Debate sobre a quebra de patentes de vacinas

Enviada em 24/06/2021

Nos dias de hoje, o que os países mais desejam é investir em pesquisas para a descoberta de vacinas contra inúmeras doenças. E muitos querem que a quebra de patentes aconteça, para que assim, o mundo todo consiga se beneficiar. Contudo, criar um imunizante leva muito dinheiro, precisa de instrumentos de qualidade e profissionais especializados, por exemplo, de acordo com a Folha de S. Paulo, o governo dos Estados Unidos investiu cerca de US$ 10 bilhões  na produção de vacinas contra a Covid-19. Ou seja, não é um procedimento barato e, no momento, quebrar as patentes não salvaria todas as vidas que estão sendo perdidas.

Em princípo, seria importante entender que a patente é o direito de qualificação e preparação dado ao criador, do que está sendo patentiado, para que nenhum outro país produza a sua “receita”. Ou seja, a patente de uma vacina é muito importante para quem produziu ela, pois dessa maneira os biomédicos envolvidos no desenvolvimento terão  seu trabalho valorizado e serão remunerados. E, também, para quem está recebendo ela, pois para fazer um medicamento é preciso utilizar e manipular materiais de boa qualidade, ou seja, ter certeza que quem fez tem o conhecimento necessário para isso.

Além disso, quebrar a patente não iria ajudar na distribuição de um imunizante. Por exemplo, supondo que encontraram a vacina contra a AIDS (Síndrome da Imunodeficiência Adquirida) e qualquer país poderá produzir a própria vacina, pela quebra de patentes.
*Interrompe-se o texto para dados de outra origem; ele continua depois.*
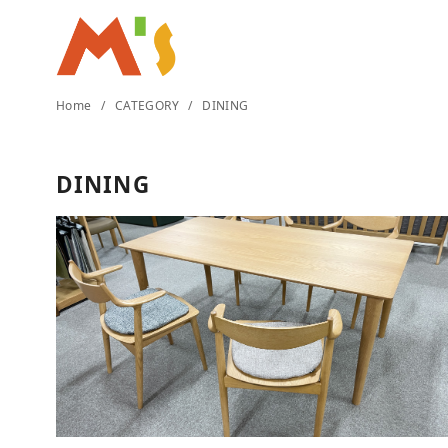
コ
Home
CATEGORY
DINING
ン
テ
DINING
ン
ツ
へ
移
動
Entretanto, uma nação que é muito pobre, não conseguirá produzir está vacina, porque não possui profissionais qualificados para a produção e aplicação da vacina, utensílios médicos e equipamentos adequados.

Em conclusão, o debate para a quebra de patentes é um assunto que não pode ser deixado de lado, pois não é justo aqueles países sem dinheiro ficarem sem vacina ou medicamentos. Por isso, a ONU (Organização das Nações Unidas) e a OMS (Organização Mundial da Saúde), devem intervir e pedir ajuda de outros países para que eles diminuam o valor unitário do imunizante e que mandem grupos de especialistas da saúde para aplicarem as vacinas na população de países que estão precisando de ajuda.